Öncelikle incelememi okuduğunuz için teşekkür ederim.
Cübbeli Ahmet'in görüşlerini bilmiyorum. Genel kanıyı destekler bir söylemi var büyük ihtimalle. Ulemanın geneli hadis kitaplarındaki metinlerin sahihliğini metin odaklı değil, derleyen kişi bazlı olarak bakmışlar ve neredeyse toptan bir teveccüh Buhârî'ye olmuştur. Elbette incelemede değindiğim gibi böyle bir teveccüh hadislerin metnini daha sahih veya sahih hâle getirmez. Sadece ilgiyi artırır.
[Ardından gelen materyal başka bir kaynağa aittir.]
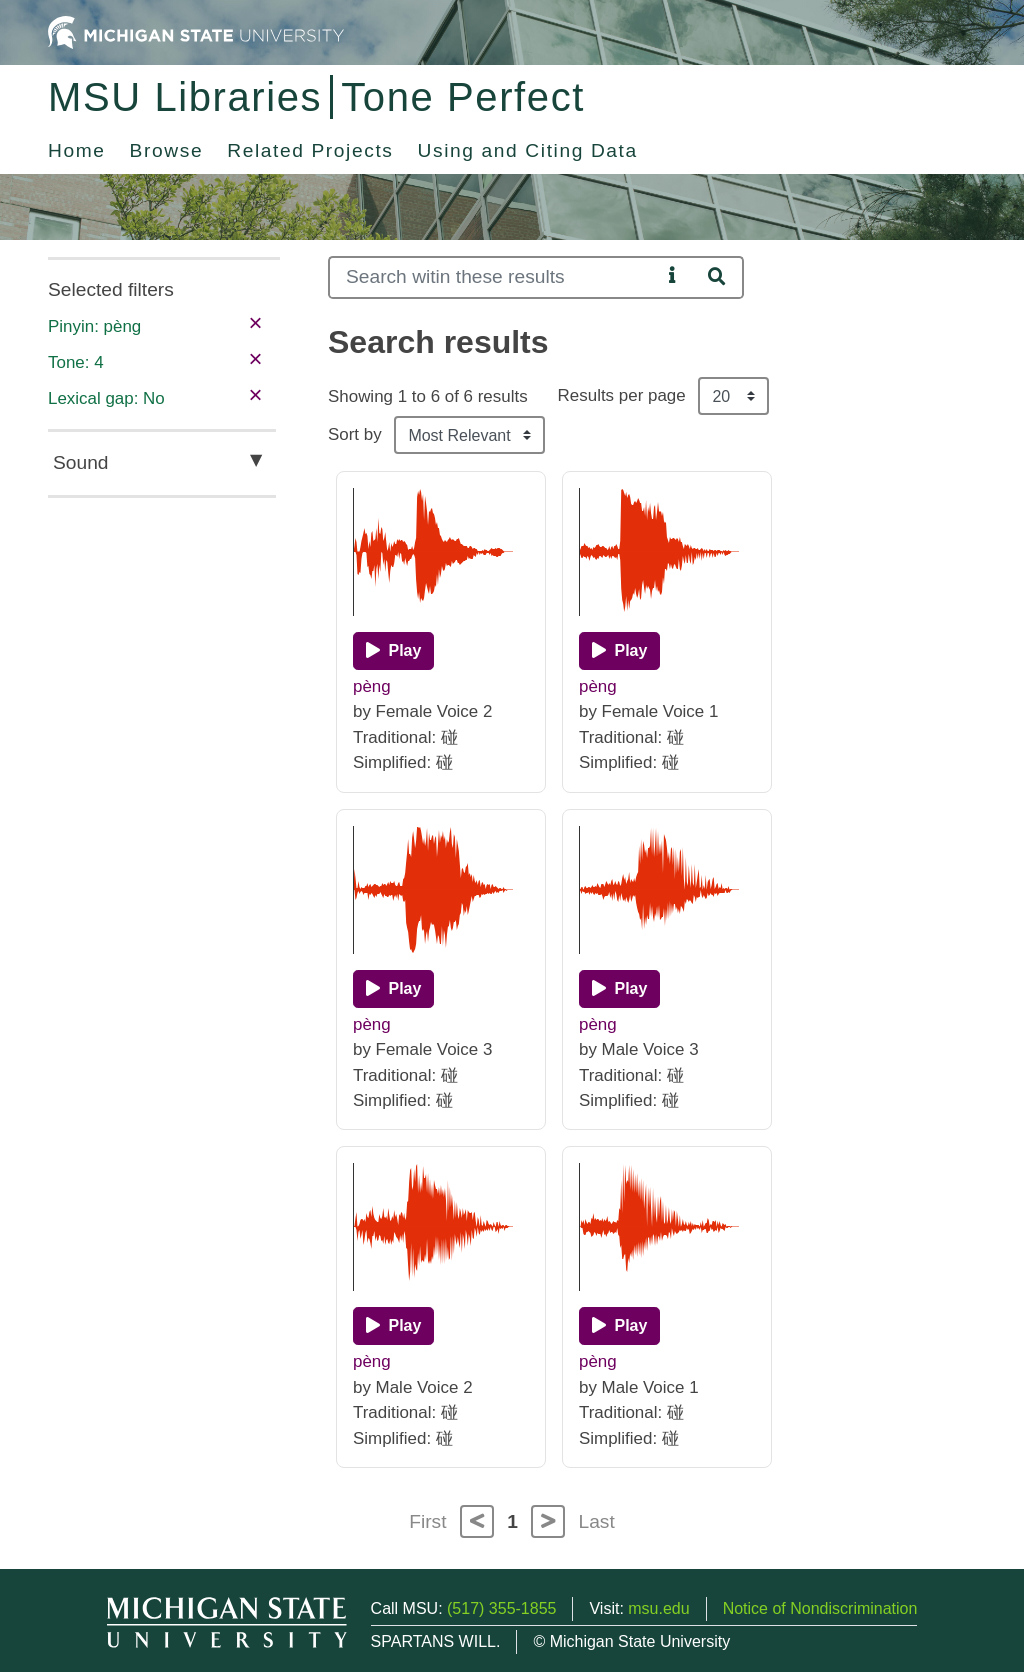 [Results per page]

Hadisler, Hz. Peygamber'in hayatı boyunca farklı zaman, durum ve şartlarda söylediği birçok sözün karışık hâlde ve çoğu zaman bağlamından kopuk aktarımlarıdır.
Bundan dolayı herhangi bir hadis kitabını açıp - bu, Buhârî bile olsa - oradaki bir hadis metnini uygulamak, yahut delil saymak doğru değil.
Yapılması gerekecek olan aynı konuya dair rivayetlerin bir araya getirilmesi, daha sonra sened tenkidi ve ardından kalanların metin tenkidi yapılıp, metinden ilkeye ulaşmak olmalıdır.
Bu konuda Mehmet Görmez'in "Sünnet ve Hadisi Anlama Kılavuzu" kitabı oldukça açıklayıcı ve yol gösterici bir kitaptır.
Sonuç olarak hadis meselesi, ciddi ve önemli bir alan olduğu kadar, yanlış anlamaya ve uygulamaya da oldukça açık bir alan. Bundan dolayı ciddi bir yöntem oluşturmadan gelişigüzel bir hadis metninin savunulması yahut doğru kabul edilmesi problemler doğurabilir.